The Ceph Blog

Ceph blog stories provide high-level spotlights on our customers all over the world

October 13, 2015

v9.1.0 Infernalis release candidate released

This is the first Infernalis release candidate. There have been some major changes since Hammer, and the upgrade process is non-trivial. Please read carefully.

GETTING THE RELEASE CANDIDATE

The v9.1.0 packages are pushed to the development release repositories:

http://download.ceph.com/rpm-testing
http://download.ceph.com/debian-testing

For for info, see:

http://docs.ceph.com/docs/master/install/get-packages/

Or install with ceph-deploy via:

ceph-deploy install --testing HOST

KNOWN ISSUES

  • librbd and librados ABI compatibility is broken. Be careful installing this RC on client machines (e.g., those running qemu). It will be fixed in the final v9.2.0 release.

MAJOR CHANGES FROM HAMMER

  • General:
    • Ceph daemons are now managed via systemd (with the exception of Ubuntu Trusty, which still uses upstart).
    • Ceph daemons run as ‘ceph’ user instead root.
    • On Red Hat distros, there is also an SELinux policy.
  • RADOS:
    • The RADOS cache tier can now proxy write operations to the base tier, allowing writes to be handled without forcing migration of an object into the cache.
    • The SHEC erasure coding support is no longer flagged as experimental.
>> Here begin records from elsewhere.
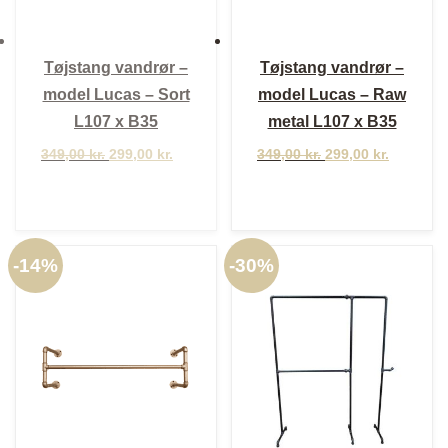
Tøjstang vandrør –
Tøjstang vandrør –
model Lucas – Sort
model Lucas – Raw
L107 x B35
metal L107 x B35
Den
Den
Den
Den
349,00
kr.
299,00
kr.
349,00
kr.
299,00
kr.
oprindelige
aktuelle
oprindelige
aktuelle
pris
pris
pris
pris
var:
er:
var:
er:
349,00 kr..
299,00 kr..
349,00 kr..
299,00 kr
-
14%
-
30%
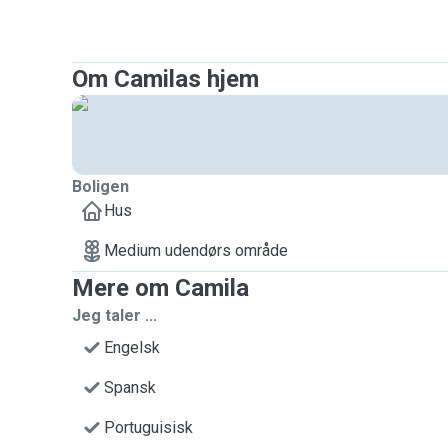
Om Camilas hjem
Boligen
Hus
Medium udendørs område
Mere om Camila
Jeg taler ...
Engelsk
Spansk
Portuguisisk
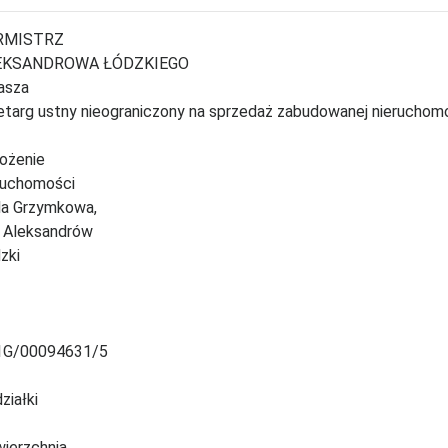
RMISTRZ
EKSANDROWA ŁÓDZKIEGO
asza
etarg ustny nieograniczony na sprzedaż zabudowanej nieruchom
ożenie
ruchomości
a Grzymkowa,
 Aleksandrów
zki
1G/00094631/5
ziałki
1
ierzchnia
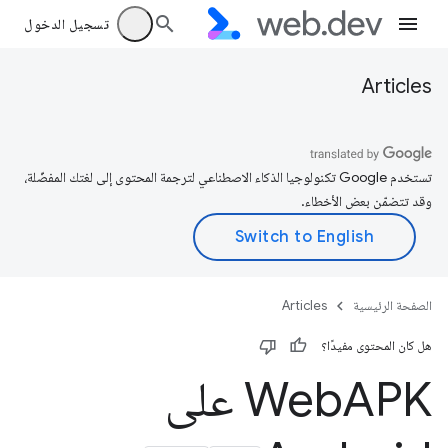
تسجيل الدخول
Articles
تستخدم Google تكنولوجيا الذكاء الاصطناعي لترجمة المحتوى إلى لغتك المفضّلة،
وقد تتضمّن بعض الأخطاء.
الصفحة الرئيسية
Articles
هل كان المحتوى مفيدًا؟
Web
APK على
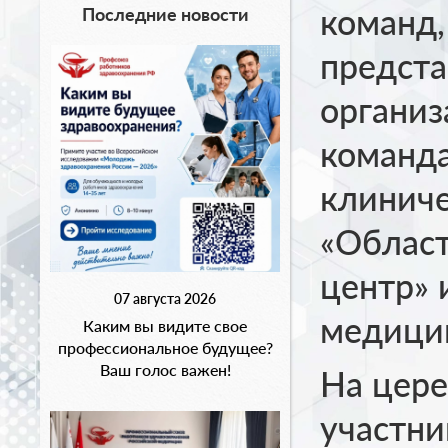
команд,
Последние новости
предст
организ
команда
клиниче
«Облас
центр» 
07 августа 2026
медицин
Каким вы видите свое
профессиональное будущее?
Ваш голос важен!
На цере
участни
SHEC trades some additional storage space for faster repair.
    • There is now a unified queue (and thus prioritization) of client IO, recovery, scrubbing, and snapshot trimming.
    • There have been many improvements to low-level repair tooling (ceph-objectstore-tool).
    • The internal ObjectStore API has been significantly cleaned up in order to faciliate new storage backends like NewStore.
  • RGW:
    • The Swift API now supports object expiration.
    • There are many Swift API compatibility improvements.
  • RBD:
    • The rbd du command shows actual usage (quickly, when object-map is enabled).
    • The object-map feature has seen many stability improvements.
    • Object-map and exclusive-lock features can be enabled or disabled dynamically.
    • You can now store user metadata and set persistent librbd options associated with individual images.
    • The new deep-flatten features allows flattening of a clone and all of its snapshots. (Previously snapshots could not be flattened.)
    • The export-diff command command is now faster (it uses aio). There is also a new fast-diff feature.
    • The –size argument can be specified with a suffix for units (e.g., --size 64G).
    • There is a new rbd status command that, for now, shows who has the image open/mapped.
  • CephFS:
    • You can now rename snapshots.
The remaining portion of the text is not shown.